Si bien no hay a la vista resultados, lo que sobran, de su parte, son burlas y descalificaciones
“Yo no voy a rebajar mi investidura”, alegó con soberbia cuando se negó a recibir al poeta Javier Cicilia y a Julián LeBarón, cuyas familias fueron víctimas de la violencia.
Esa conducta nos demuestra la inexistencia de una comunicación directa pero Obrador actúa como los perversos: “con los objetos no se habla”.
Esa conducta la hemos visto una y otra vez. Él siempre encuentra la manera de tener la razón y recurre a la mentira para despreciar cualquier evidencia: “Bartlett no es corrupto… es una campaña de los conservadores”.

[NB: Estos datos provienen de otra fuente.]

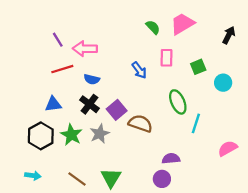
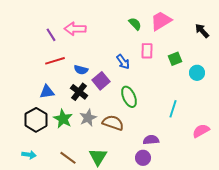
black arrow: (229, 35) -> (202, 31), turned -70
pink arrow: (85, 49) -> (75, 29), moved
green ellipse: (178, 102) -> (129, 97), moved
purple square: (117, 110) -> (101, 81), moved
brown semicircle: (140, 123) -> (113, 123), moved

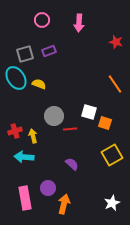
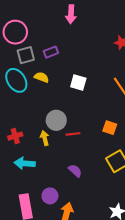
pink circle: (42, 20) -> (15, 32), moved, size x1.5
pink arrow: (79, 23) -> (71, 14), moved
yellow semicircle: (39, 84) -> (42, 77), moved
white square: (89, 112) -> (78, 82), moved
yellow arrow: (33, 136) -> (45, 138), moved

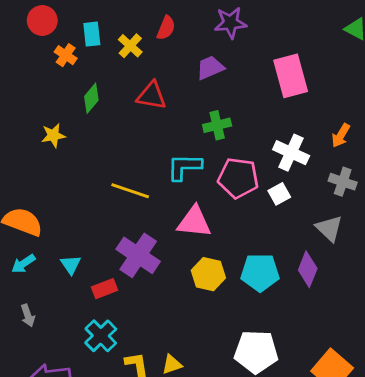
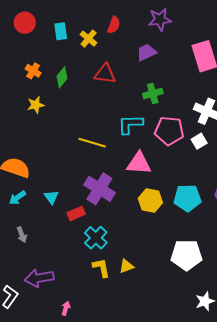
orange cross: (66, 55) -> (33, 71), moved
cyan cross: (101, 336) -> (96, 238), moved

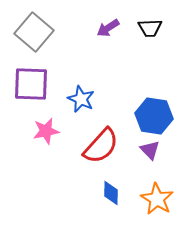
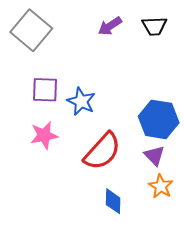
purple square: (31, 84) -> (45, 90), moved, size x0.7
orange star: (157, 199) -> (161, 186), moved, size x0.7

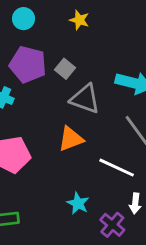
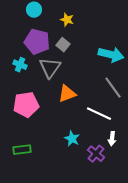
yellow star: (79, 20) -> (67, 20), moved
gray triangle: (85, 99) -> (50, 68), moved, turned 45

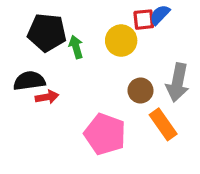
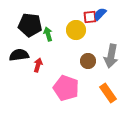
red arrow: (47, 97) -> (38, 65), moved, turned -64
orange rectangle: (163, 124) -> (108, 93), moved

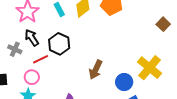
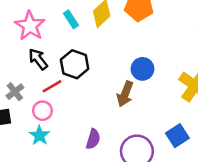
gray cross: (15, 49) -> (15, 92), moved, turned 32
blue circle: (124, 82) -> (142, 69), moved

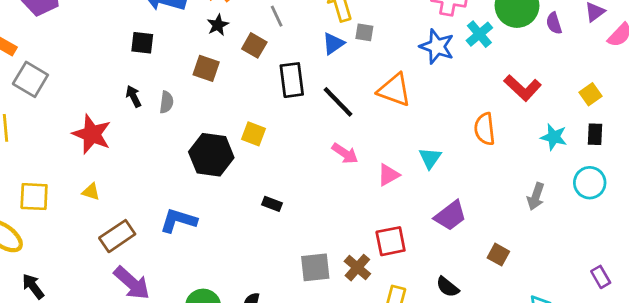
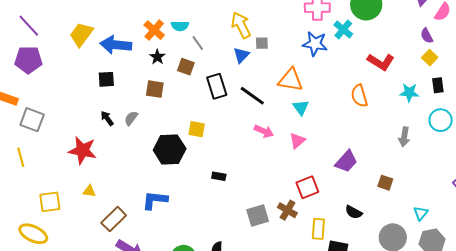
purple semicircle: (554, 23) -> (427, 36), moved
gray semicircle: (166, 102) -> (131, 118), turned -140
cyan triangle: (430, 158) -> (301, 107), moved

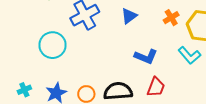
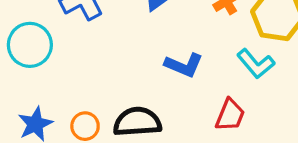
red trapezoid: (156, 87) -> (230, 115), moved

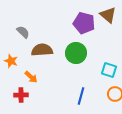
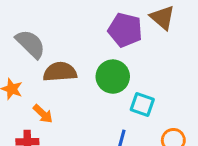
gray semicircle: (23, 32) -> (30, 44), size x1.5
cyan square: (109, 70) -> (142, 104), moved

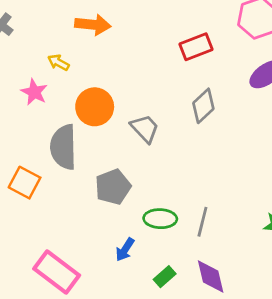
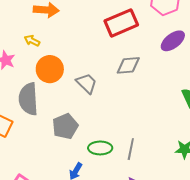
red rectangle: (196, 47) -> (121, 23), size x1.4
yellow arrow: (58, 62) -> (32, 41), moved
gray diamond: (203, 106) -> (128, 65), turned 40

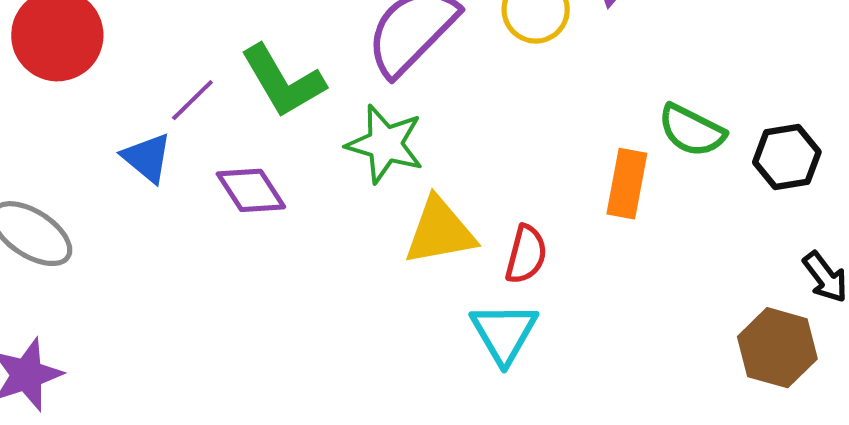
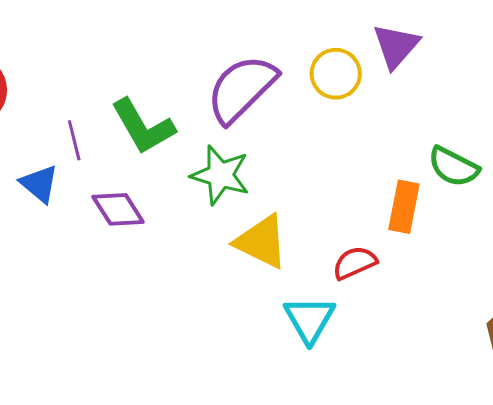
purple line: (192, 100) -> (74, 140), turned -60
yellow triangle: (440, 231) -> (261, 242), turned 36
red semicircle: (526, 254) -> (355, 263), moved, turned -129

Lo hemos corroborado con el desprecio y la burla especialmente contra las mujeres. Las ha ignorado. La protesta no se ha hecho esperar y ha llegado hasta las puertas de Palacio Nacional y con reclamos en las mismas mañaneras y en la negación de la violencia doméstica durante el confinamiento por la pandemia. Y se ha visto peor cuando dice que “ha bajado la violencia contra las mujeres”.

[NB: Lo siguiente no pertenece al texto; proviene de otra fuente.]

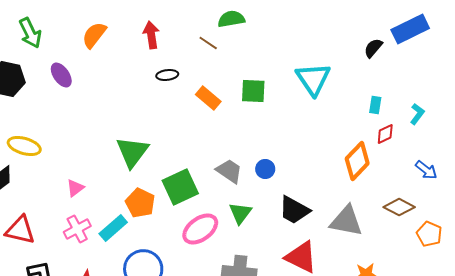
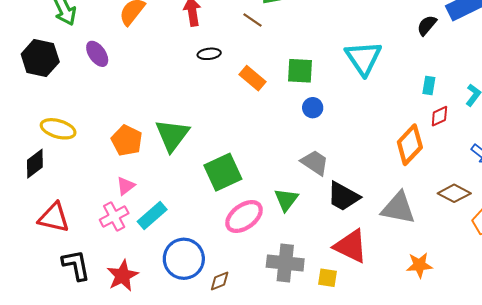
blue circle: (265, 169) -> (313, 108), moved
gray trapezoid: (229, 171) -> (315, 163), moved
pink triangle: (75, 188) -> (126, 186), moved
orange pentagon: (140, 203) -> (127, 140), moved

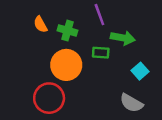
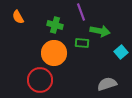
orange semicircle: (40, 24) -> (18, 17), moved
cyan square: (140, 71) -> (121, 52), moved
gray semicircle: (131, 103) -> (107, 84), turned 132

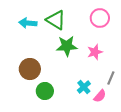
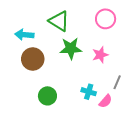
cyan arrow: (28, 23) -> (24, 35), moved
brown circle: (30, 69) -> (33, 59), moved
cyan cross: (84, 87) -> (89, 92), turned -32

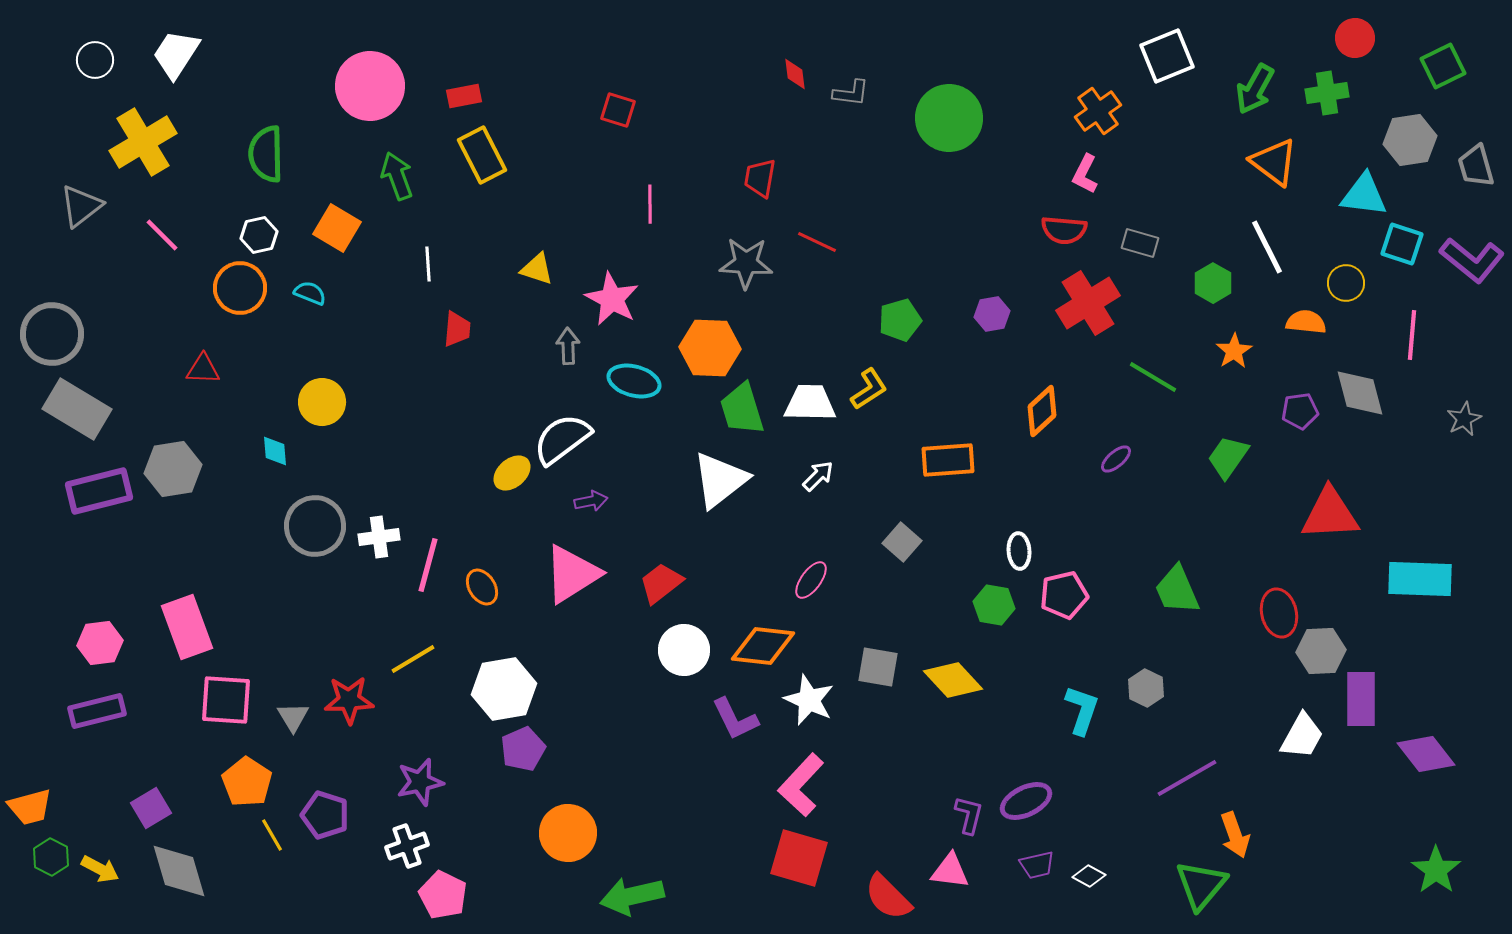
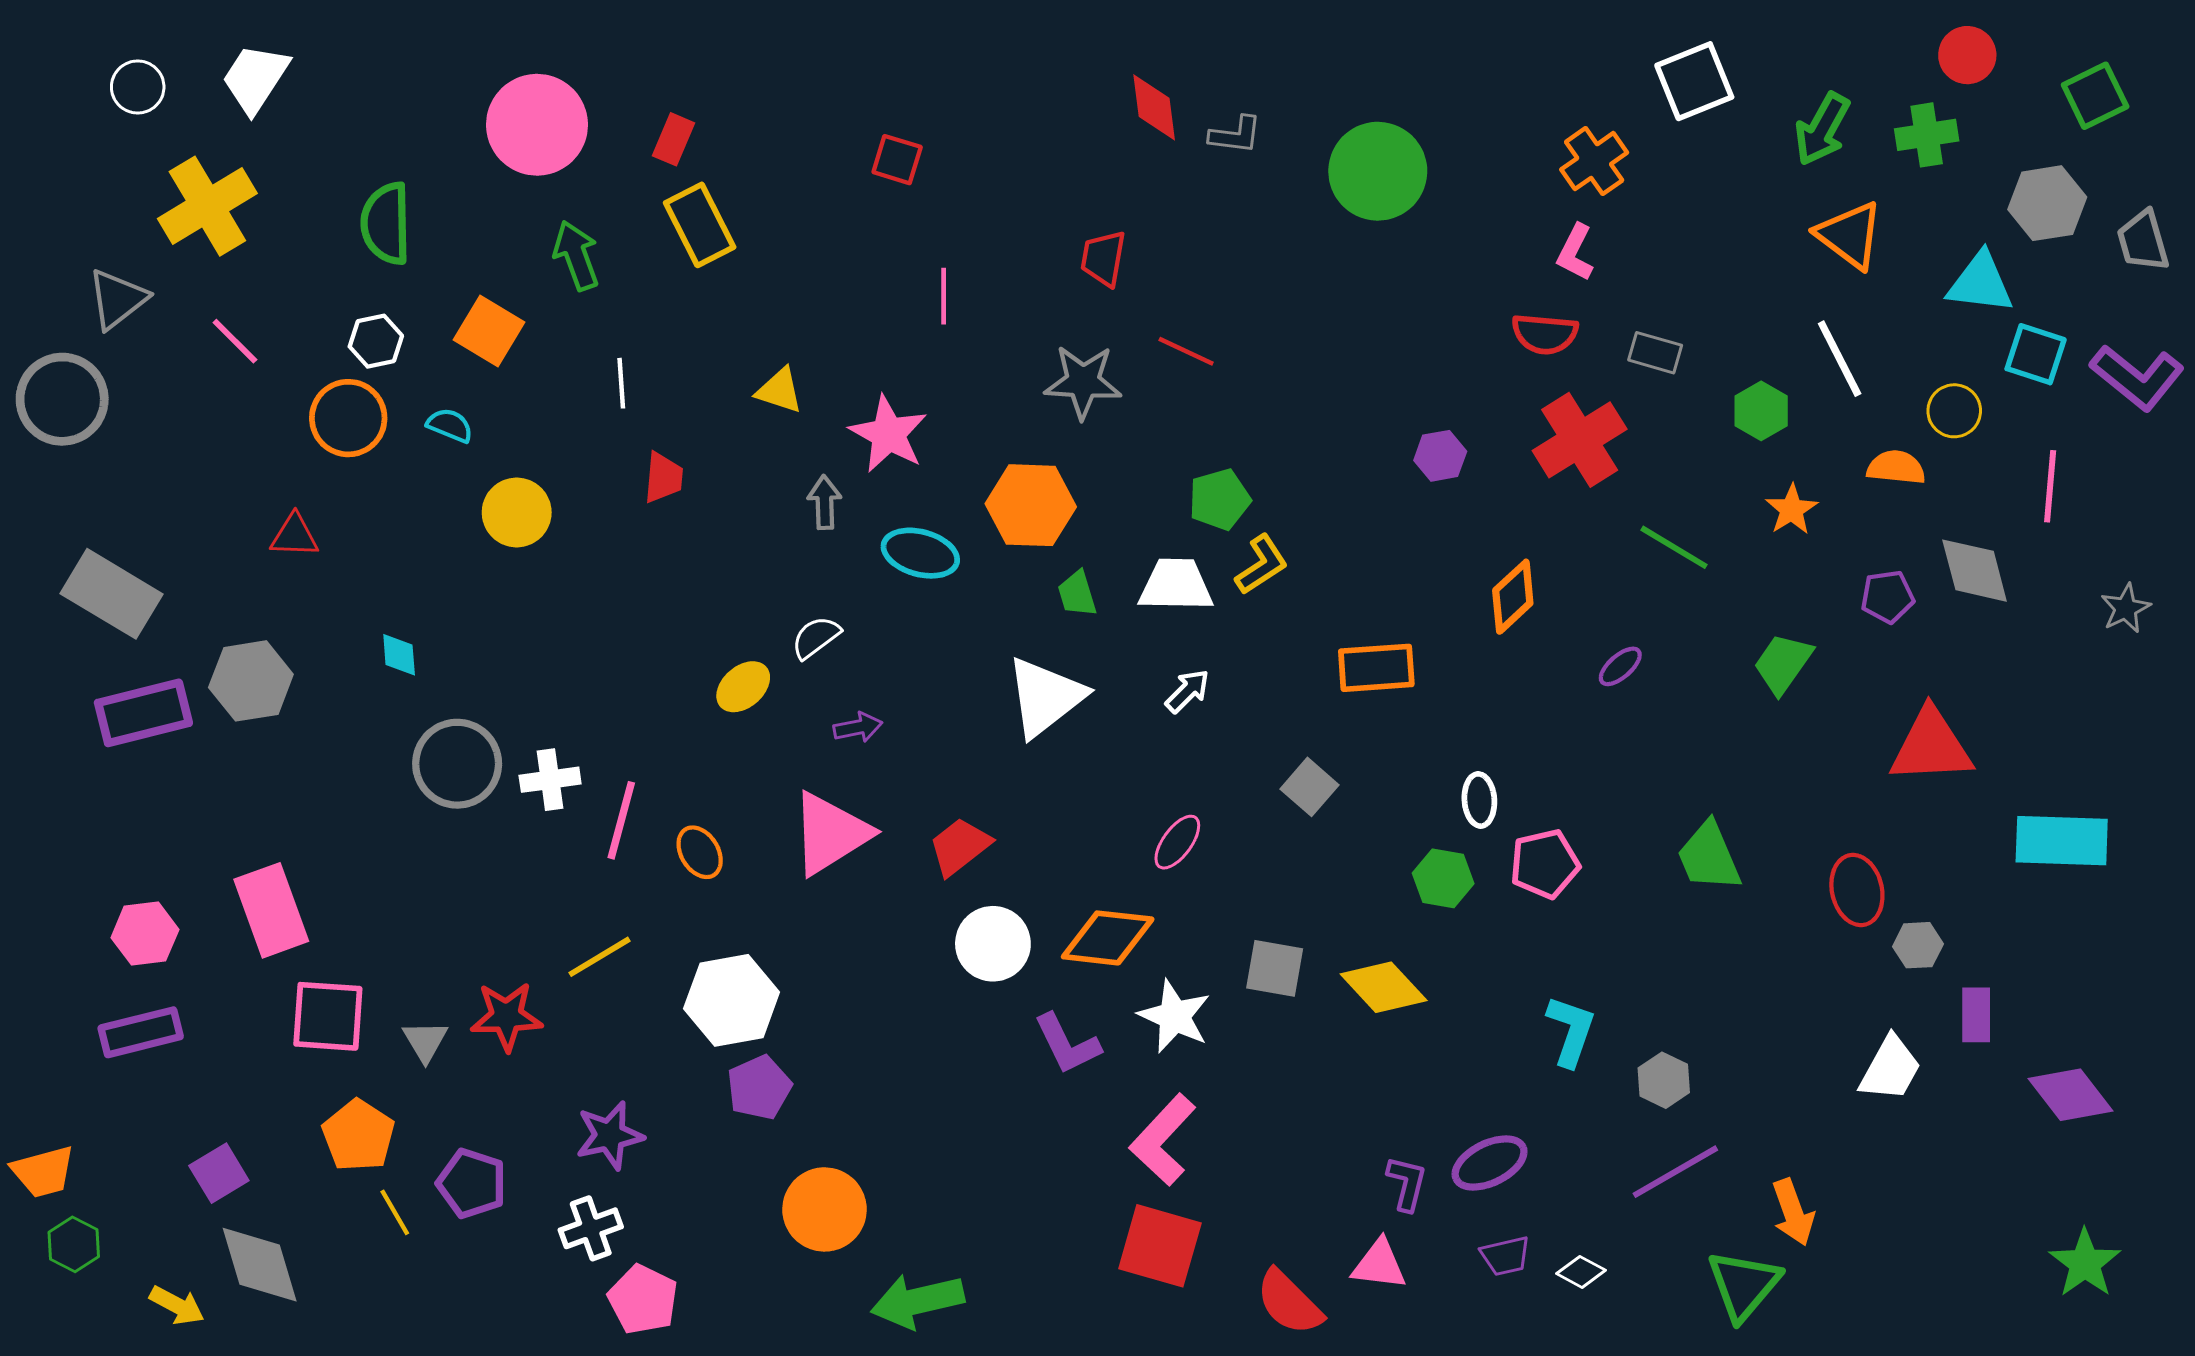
red diamond: (795, 74) -> (1154, 107), size x1.5
red rectangle: (464, 96) -> (673, 139), turned -56
green pentagon: (900, 320) -> (1219, 499), moved
gray circle: (52, 334) -> (62, 399), moved
yellow circle: (322, 402) -> (517, 512), moved
green trapezoid: (742, 409) -> (1077, 594), size x0.6
white semicircle: (562, 439) -> (816, 637), size x0.6
gray hexagon: (1321, 651) -> (1918, 945), size x0.7
gray hexagon: (1146, 688) -> (1664, 1080), moved
purple rectangle: (1361, 699) -> (1976, 1015), size x0.7
purple line: (1187, 778) -> (1675, 1172), moved
yellow arrow: (100, 869) -> (177, 1305), moved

En todos los casos trata de imponer su autoridad. El abuso de poder es más que evidente. Su discurso es totalizador y recurre a preposiciones que parecen universalmente verdaderas, aunque resulta una auténtica mentira.
Hemos atestiguado su manera insidiosa de actuar cuando ha descalificado a los representantes de todos los gremios y sectores, a los empresarios los ha llamado mafiosos, a los médicos mercantilistas, a los científicos conspiradores, a los periodistas “corruptos” y “carroñeros”, a los ingenieros y arquitectos los ha menospreciado, los considera innecesarios.

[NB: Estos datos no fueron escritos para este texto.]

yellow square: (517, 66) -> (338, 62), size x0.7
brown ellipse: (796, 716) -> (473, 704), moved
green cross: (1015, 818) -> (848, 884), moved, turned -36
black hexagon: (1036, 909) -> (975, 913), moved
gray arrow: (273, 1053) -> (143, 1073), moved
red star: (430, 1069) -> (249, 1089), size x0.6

Esa conducta nos revela una patología narcisista que el psiquiatra y sicoanalista Otto Kemberg define como perversión narcisista y cuyos rasgos de estas personalidades son la grandiosidad, la exagerada centralización en sí mismos y una notable falta de interés y empatía hacia los demás, no obstante la avidez con que buscan su tributo y aprobación.
Por eso recurre todos los días a sus patiños en sus conferencias matinales. Un gobernante debe ejercitar el deporte de la crítica per se, a sabiendas de que al despertar y leer los periódicos se abre el grifo de los cuestionamientos y que son el motivo de su enojo cotidiano.
Ojalá lograra entender que México es asunto de todos y no la propiedad de un caudillo.